As I said earlier about the 10-year-old Black Belt being the same position as the adult Black Belt, in any martial art style, is not only wrong but could cause an unwanted outcome. The result could easily be that the 10-year-old can develop an inflated sense of ego and greater artificial maturity by wearing an adult black belt and the title.

Different Belt Rank Tests For Seniors and Juniors

I’m a big believer that a junior black belt test should be less mentally and physically intense than the adult test. They should test separately and not during the same test time. The martial arts material for adult must be more related to the adults mental and physical abilities with consideration to the age of the adult.

I have had some Junior Black Belts take a 1-hour test for a small amount of material then claim they earned a Black Belt. Any one of our Junior Black Belt tests contain parts of the adult Black Belt test, but not all. There are six testing levels of Jr. Black Belt, so the material is easy enough to learn and retain, as it should be for the younger students. This is so they don’t become overwhelmed. All this adds up to adult Black Belt when they become ready to take the big 3 to 5-hour test, depending on how many people are ready for testing.

Yes. children need praising and rewarded for efforts and accomplishment they work hard for. But they also correction for mistakes or and bad behavior. All too often there is too much praise and not enough correction which will give a child a false sense of accomplishment.

Negative Impact of The Title “Black Belt”

Giving a title of Adult Black Belt to a child is not a good thing to do, unless you have dummied down the requirements for and adult Black Belt. I have seen both and believe neither is a good thing.

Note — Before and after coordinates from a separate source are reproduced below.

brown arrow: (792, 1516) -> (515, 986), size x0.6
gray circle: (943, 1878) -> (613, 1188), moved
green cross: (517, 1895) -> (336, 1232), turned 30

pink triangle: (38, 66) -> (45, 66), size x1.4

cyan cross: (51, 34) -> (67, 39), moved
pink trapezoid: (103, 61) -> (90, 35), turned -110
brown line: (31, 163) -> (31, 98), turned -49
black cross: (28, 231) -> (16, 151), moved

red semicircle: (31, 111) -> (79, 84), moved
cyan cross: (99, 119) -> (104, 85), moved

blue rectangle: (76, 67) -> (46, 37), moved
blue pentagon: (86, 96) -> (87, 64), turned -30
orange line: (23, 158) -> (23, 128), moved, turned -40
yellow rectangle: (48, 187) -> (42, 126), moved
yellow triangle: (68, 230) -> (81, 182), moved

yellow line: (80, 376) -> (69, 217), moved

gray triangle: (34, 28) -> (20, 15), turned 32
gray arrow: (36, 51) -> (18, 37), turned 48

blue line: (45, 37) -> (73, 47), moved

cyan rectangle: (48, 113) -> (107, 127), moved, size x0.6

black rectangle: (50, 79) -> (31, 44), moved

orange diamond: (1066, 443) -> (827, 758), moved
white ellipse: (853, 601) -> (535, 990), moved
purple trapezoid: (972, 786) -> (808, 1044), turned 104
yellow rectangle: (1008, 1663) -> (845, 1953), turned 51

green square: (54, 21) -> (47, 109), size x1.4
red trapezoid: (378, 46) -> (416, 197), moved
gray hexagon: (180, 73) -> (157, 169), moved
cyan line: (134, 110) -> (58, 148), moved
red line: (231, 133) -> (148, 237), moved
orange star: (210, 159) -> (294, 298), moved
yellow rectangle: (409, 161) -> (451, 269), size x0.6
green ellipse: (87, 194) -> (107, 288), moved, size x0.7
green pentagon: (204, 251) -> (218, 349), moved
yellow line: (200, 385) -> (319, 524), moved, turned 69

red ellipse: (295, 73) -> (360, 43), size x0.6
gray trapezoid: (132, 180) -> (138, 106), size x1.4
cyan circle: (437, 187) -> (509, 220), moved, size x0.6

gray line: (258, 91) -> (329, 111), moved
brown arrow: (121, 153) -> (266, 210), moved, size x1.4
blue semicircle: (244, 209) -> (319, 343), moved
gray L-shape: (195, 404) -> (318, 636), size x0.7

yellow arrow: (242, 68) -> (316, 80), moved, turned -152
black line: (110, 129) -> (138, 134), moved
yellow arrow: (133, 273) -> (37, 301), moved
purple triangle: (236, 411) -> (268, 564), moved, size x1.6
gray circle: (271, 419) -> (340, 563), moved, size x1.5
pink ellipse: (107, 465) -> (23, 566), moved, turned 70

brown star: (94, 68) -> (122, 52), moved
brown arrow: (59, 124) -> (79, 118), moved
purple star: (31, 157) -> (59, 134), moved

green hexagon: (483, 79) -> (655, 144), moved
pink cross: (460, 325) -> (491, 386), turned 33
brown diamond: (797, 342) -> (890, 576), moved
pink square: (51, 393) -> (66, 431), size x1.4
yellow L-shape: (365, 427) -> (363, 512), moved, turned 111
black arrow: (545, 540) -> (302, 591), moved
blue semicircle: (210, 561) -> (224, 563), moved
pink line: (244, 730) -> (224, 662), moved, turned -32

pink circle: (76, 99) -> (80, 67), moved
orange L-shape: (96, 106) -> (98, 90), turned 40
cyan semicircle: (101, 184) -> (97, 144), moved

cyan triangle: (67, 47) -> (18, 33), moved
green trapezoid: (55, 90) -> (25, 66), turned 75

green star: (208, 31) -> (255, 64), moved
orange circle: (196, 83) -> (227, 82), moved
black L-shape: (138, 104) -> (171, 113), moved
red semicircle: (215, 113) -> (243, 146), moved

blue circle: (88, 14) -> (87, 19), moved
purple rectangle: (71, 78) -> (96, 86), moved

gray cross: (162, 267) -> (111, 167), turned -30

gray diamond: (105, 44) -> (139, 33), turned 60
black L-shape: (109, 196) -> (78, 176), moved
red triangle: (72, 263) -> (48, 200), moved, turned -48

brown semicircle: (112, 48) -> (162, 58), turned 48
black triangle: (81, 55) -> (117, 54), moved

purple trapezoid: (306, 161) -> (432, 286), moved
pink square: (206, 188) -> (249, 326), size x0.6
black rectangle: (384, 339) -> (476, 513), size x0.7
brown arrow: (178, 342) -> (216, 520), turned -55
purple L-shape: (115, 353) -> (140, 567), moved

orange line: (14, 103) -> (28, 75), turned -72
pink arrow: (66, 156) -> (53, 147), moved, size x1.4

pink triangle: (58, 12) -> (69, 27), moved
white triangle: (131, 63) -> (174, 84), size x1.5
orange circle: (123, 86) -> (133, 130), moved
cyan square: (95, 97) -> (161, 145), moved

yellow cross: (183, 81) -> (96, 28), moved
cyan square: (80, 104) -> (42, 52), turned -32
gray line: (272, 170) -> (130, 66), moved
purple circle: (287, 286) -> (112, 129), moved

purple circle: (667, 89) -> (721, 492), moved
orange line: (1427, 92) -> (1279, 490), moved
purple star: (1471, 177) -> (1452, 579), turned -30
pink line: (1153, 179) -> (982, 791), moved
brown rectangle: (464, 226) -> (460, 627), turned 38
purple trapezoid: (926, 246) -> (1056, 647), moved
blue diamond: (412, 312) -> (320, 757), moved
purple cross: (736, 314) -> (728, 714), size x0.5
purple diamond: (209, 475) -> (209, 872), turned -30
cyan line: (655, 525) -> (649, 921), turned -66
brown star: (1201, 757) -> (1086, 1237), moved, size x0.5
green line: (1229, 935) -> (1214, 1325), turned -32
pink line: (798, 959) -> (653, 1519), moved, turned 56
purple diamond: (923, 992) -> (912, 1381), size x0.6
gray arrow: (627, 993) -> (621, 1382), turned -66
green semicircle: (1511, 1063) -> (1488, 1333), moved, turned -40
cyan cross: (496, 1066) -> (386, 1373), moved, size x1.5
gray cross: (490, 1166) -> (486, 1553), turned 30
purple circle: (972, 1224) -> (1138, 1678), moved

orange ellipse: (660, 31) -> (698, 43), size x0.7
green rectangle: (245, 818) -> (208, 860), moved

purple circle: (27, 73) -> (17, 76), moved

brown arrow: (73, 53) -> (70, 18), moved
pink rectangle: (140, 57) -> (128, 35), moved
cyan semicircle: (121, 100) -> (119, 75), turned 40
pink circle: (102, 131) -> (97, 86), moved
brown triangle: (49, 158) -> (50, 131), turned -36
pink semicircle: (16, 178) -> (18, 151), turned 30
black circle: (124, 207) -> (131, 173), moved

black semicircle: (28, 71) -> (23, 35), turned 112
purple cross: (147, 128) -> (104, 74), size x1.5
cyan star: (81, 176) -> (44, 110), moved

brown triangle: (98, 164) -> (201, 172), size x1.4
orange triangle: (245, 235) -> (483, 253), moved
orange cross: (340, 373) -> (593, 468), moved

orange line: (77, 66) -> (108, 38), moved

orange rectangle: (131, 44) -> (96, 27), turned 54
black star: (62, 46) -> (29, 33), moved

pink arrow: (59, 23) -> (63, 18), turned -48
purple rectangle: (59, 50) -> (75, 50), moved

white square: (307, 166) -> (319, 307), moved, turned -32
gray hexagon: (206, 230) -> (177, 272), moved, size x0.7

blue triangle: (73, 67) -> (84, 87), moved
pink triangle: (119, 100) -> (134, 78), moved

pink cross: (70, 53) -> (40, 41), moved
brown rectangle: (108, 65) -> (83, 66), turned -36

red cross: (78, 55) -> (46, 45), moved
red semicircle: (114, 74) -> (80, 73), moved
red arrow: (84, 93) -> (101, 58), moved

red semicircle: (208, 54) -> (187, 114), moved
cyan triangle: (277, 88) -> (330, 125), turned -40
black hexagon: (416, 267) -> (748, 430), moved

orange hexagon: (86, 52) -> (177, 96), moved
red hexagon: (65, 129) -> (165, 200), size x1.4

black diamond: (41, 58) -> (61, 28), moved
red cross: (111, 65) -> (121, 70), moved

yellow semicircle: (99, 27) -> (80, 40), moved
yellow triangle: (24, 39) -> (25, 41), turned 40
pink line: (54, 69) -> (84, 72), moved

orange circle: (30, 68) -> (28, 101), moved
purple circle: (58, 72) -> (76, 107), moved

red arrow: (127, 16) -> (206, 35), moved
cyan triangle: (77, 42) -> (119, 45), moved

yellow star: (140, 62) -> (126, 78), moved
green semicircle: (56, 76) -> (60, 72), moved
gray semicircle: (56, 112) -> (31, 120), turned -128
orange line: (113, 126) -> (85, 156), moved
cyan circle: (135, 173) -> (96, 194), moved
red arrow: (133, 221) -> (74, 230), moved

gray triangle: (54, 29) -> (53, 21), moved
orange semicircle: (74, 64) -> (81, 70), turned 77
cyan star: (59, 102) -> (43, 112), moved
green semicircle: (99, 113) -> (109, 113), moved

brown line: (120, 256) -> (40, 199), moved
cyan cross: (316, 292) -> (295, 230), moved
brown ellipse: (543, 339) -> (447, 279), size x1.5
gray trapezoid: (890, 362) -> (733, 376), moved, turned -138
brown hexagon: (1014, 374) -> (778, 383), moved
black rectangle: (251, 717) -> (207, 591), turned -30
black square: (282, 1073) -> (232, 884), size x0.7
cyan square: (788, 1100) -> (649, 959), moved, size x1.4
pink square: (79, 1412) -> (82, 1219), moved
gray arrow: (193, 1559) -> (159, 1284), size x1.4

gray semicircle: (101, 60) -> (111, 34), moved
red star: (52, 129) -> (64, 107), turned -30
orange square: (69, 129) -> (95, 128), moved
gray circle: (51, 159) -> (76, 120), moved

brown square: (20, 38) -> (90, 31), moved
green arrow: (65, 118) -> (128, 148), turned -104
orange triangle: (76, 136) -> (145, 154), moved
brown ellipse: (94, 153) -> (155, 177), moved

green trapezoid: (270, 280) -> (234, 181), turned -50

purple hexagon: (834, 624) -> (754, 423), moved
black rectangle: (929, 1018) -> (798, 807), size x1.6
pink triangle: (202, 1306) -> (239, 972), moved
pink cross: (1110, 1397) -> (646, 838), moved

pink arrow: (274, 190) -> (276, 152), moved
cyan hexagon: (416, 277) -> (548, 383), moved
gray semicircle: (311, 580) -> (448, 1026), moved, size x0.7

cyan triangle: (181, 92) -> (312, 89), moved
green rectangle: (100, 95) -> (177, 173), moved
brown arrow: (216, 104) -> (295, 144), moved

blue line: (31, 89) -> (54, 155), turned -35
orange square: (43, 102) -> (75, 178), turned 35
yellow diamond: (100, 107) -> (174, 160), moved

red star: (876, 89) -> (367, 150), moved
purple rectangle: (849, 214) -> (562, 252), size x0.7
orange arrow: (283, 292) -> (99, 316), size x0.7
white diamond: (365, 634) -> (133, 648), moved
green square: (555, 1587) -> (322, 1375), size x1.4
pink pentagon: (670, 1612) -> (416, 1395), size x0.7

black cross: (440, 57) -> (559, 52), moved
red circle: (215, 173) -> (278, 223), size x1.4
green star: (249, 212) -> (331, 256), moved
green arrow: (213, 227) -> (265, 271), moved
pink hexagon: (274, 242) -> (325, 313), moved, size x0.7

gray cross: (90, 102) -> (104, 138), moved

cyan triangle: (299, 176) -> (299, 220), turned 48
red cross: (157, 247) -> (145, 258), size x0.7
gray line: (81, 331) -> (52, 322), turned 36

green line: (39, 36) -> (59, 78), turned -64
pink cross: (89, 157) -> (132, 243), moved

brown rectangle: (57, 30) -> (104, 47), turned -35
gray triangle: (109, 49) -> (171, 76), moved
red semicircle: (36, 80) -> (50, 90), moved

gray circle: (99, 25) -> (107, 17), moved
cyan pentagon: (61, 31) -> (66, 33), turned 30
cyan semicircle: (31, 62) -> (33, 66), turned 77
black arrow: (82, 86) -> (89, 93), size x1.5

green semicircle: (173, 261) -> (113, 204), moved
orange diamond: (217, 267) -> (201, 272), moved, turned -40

Martial Arts is an individual journey of change and personal progress, both mental and physical, by choice. Ninety-nine percent of the time you will never hear a child ask to learn respect, confidence, self-discipline or and of the tenants of martial arts. Parents sign up their children in martial arts classes because they lack one or more of the tenants, and martial arts will help. But it will not be their choice. They may have fun, learn, and improve through martial arts training but there will be little to no self-motivation on the part of the child.

Self-motivation comes to mature people if they have a reason and burning desire to become better at something like martial arts for instance. Children don’t usually have self-motivation because it takes mental reasoning power which does not start happening in young minds until 10-years and older. As I said before, children are motivated by wanting to please their parents.

Children who enter in to martial arts do improve in the mental and physical skills that the training provides. The respect, self-confidence, determination, self-discipline and many other life skills that martial arts instills will only happen if the child has a good support system in place. That support system can be a parent, coach, mentor of some kind, aunt, uncle of some other relative who can influence the children.

All said and done, children can learn the same martial arts material as any adult. The reason to learn it and the self-defense aspects of training in martial arts are the two biggest differences in the Junior and Adult Black Belt. There are several minor differences like maturity levels and ability to understand the tenants of martial arts and it philosophies that a child will have difficulty with. Understanding the philosophies and tenants of martial arts will come with age and life experiences.